As a disclosure, I have had a problem with the term CEP (http://architectguy.blogspot.com/2008/11/state-events-time-confusion-around-cep.html), vastly preferring Business Event Management, used by IBM for a while. That being said, I do agree that Decision Management does have a good role for the technologies under that umbrella – that of translating environmental events into business events, which trigger business processes which may invoke decision services. A clear picture as outlined in an earlier post.
Following his tradition of interlacing his presentations with British humor, Paul built up on the concerns raised by Daniel Selman in his earlier presentation, as well as on Mauricio’s presentation. Paul introduces the key difference between conventional rules and CEP as being the temporal aspects. The need to take into account time as part of the management of events – have rules expressing duration between events, temporal sequencing between events, etc.
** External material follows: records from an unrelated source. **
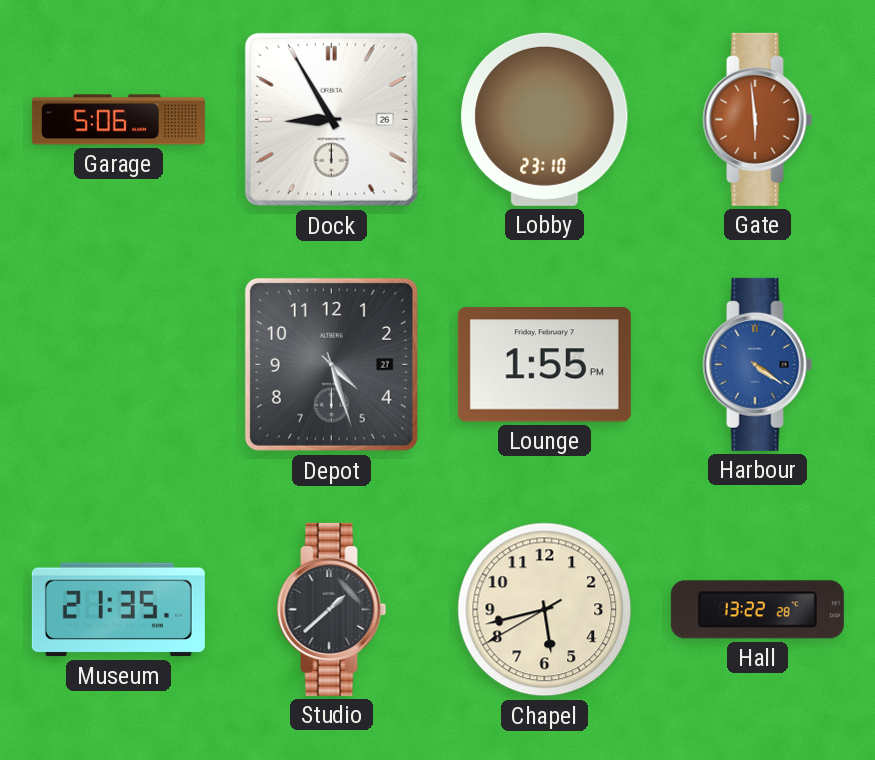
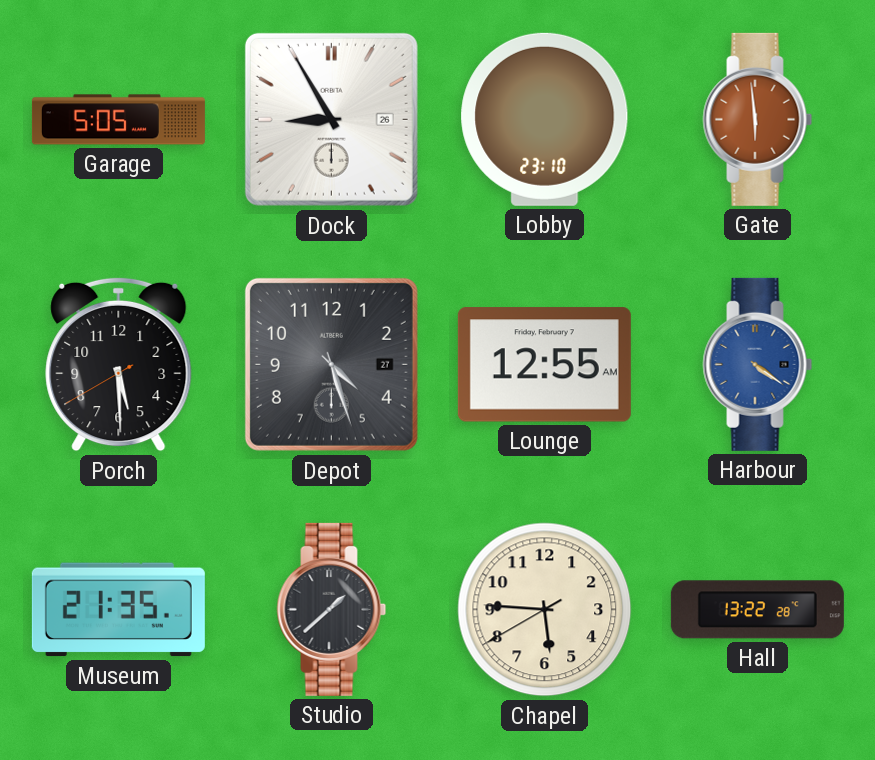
Garage: 5:06 -> 5:05
Porch: none -> 5:29
Lounge: 1:55 -> 12:55
Chapel: 5:42 -> 5:45
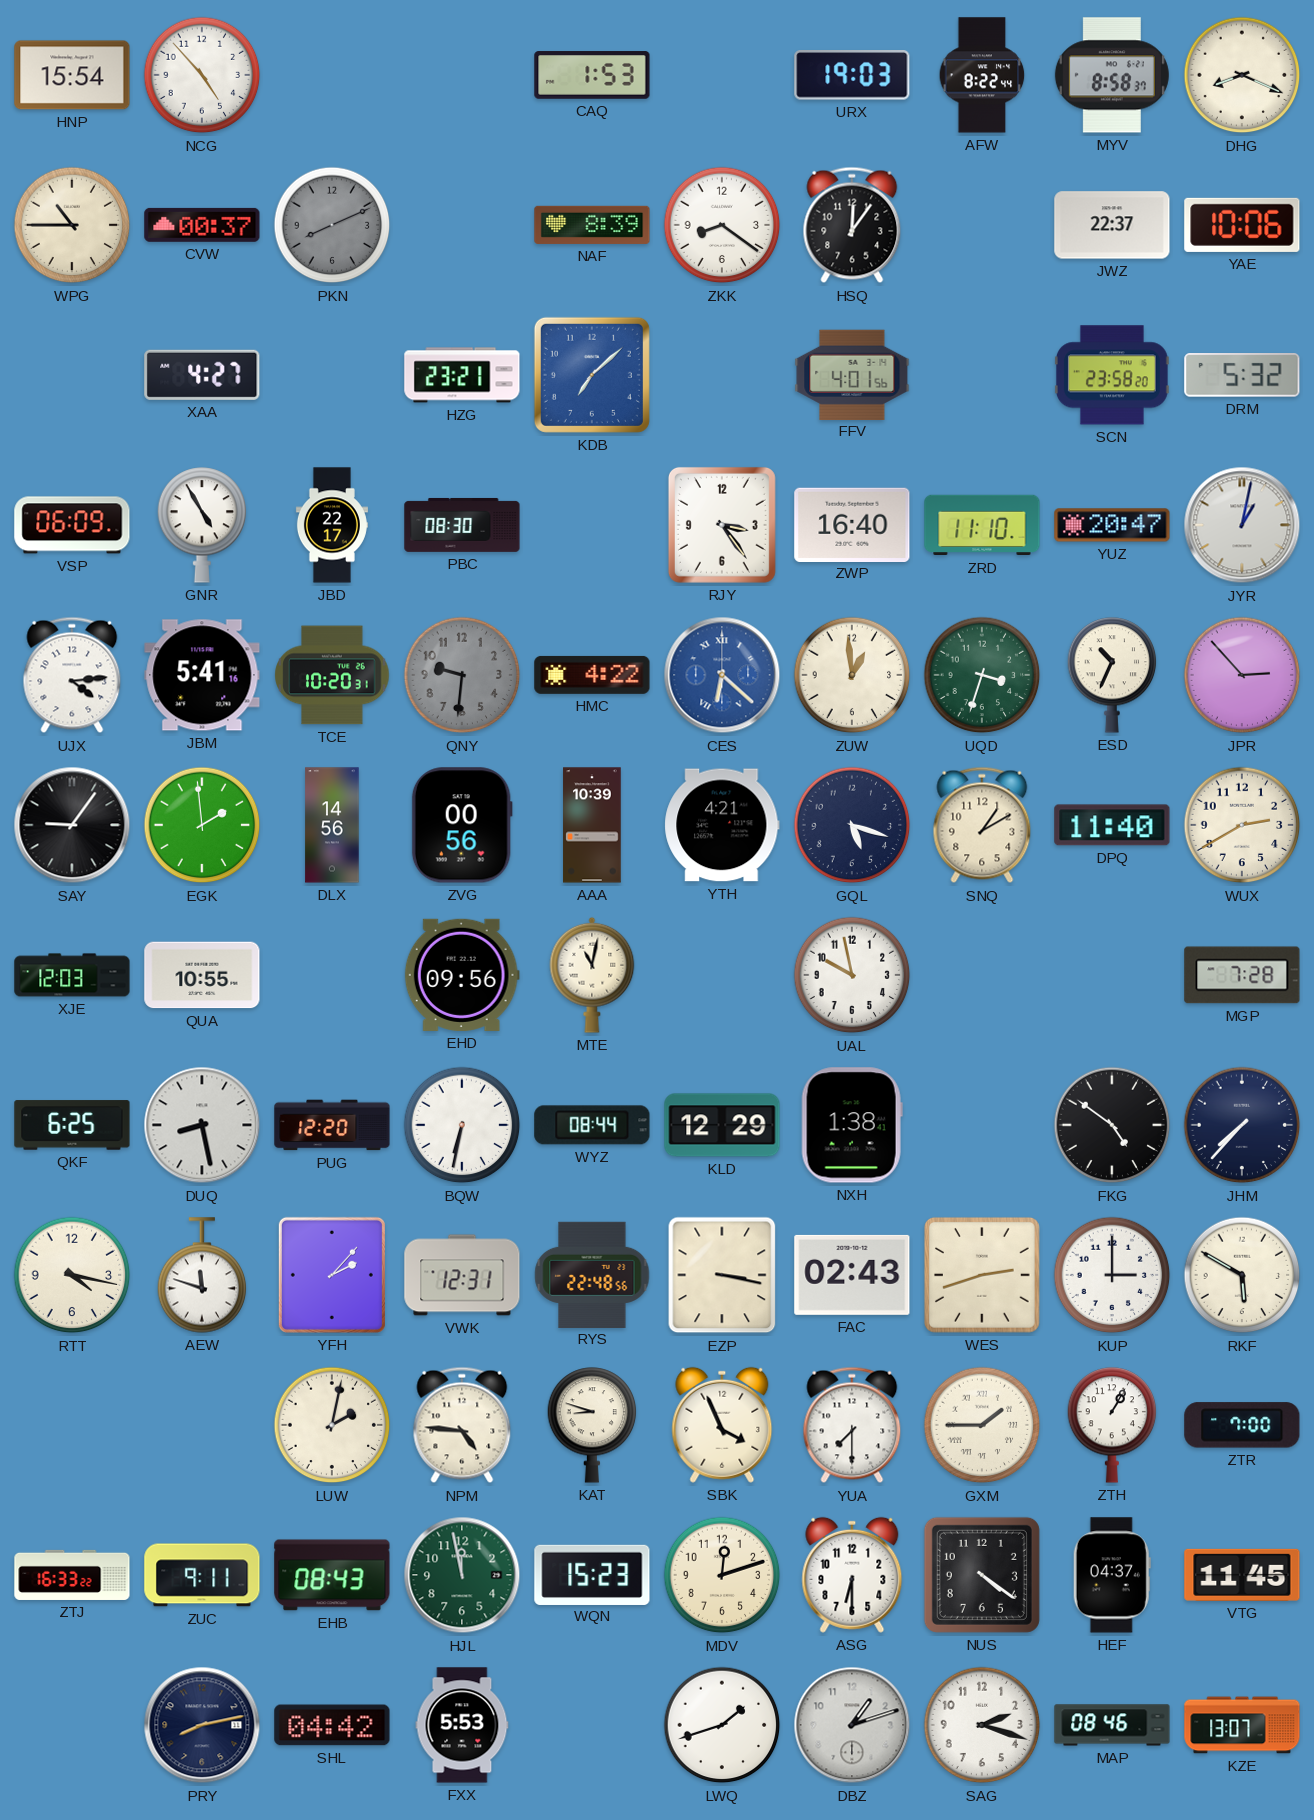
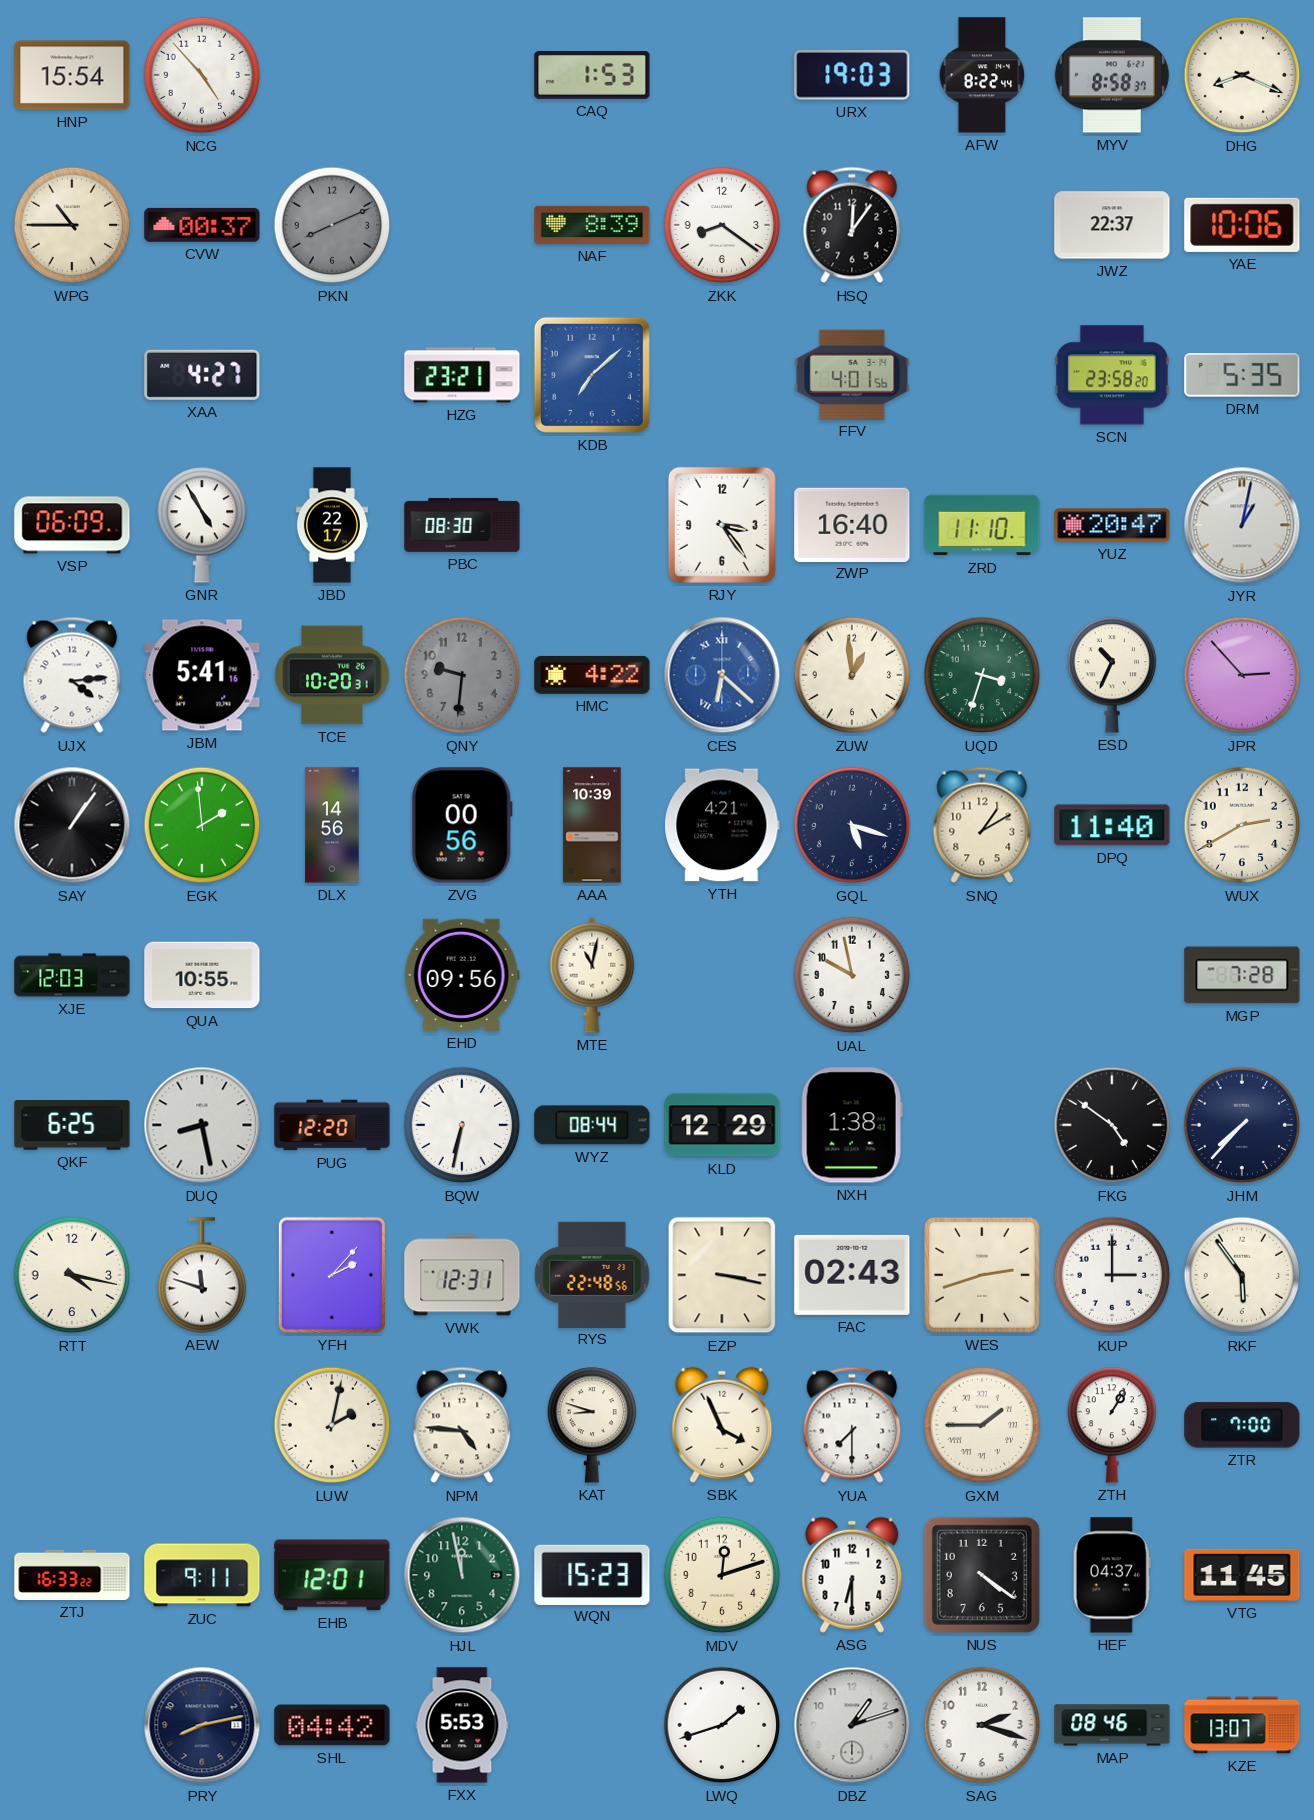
DRM: 5:32 -> 5:35
SAY: 9:06 -> 1:06
RKF: 5:50 -> 5:54
EHB: 08:43 -> 12:01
After a short summary of the technologies provided in the CEP world, Paul went through a few use cases specific to TIBCO:
- FedEx (Logistics)The “Decision Tunnel” – the physical tunnel through which the packages are conveyed and scanned is the window of opportunity to apply decision logic impacting its routing. CEP allows them to track all the business events relative to a package in a centralized way, allowing them to take advantage of the decision tunnel to make the service even more flexible. Managing very high event rates, developed in around 60 days of implementation.
- PJM (Energy)Electricity grid operations management through large number of rules, reacting to complex streams of events, and using Microsoft Sharepoint (!) as the rules management system. Paul shared the proof-by-fire test for the resulting application – PJM’s operators were able to cope with a rare earthquake follow by a hurricane in the East Coast.
- AllState (Insurance)Replacing a complex set of mainframe business applications (powered by 1,000+ mainframes…) by an ESB based rules-driven application. CEP drives the BAM, and detects, for example, the difference in types of customers applied by a given agent, so that skills based real time work routing can be improved – achieving 15%+ closing rates.
- Household-name retailer (CRM 2.0)Synchronized enriched channel agnostic customer management, with real time BAM and analytics and streamlined campaign management. They implemented the rules part in less than 3 months, and deployed over 50 rules engines working with over 480GB of in-memory data.
Paul finally presented the TIBCO view of the 2011 architectural landscape for rules. In essence, an event cloud coordinated through a bus, resulting in further event processing (business event management in IBM parlance), process management and decision management. One interesting point Paul makes is that he is seeing CEP used much more as a platform than as a feature used in combination with another platform. That should lead to an interesting positioning with respect to BPM…
And finished with the mandatory reference to Boyd’s OODA “invention”.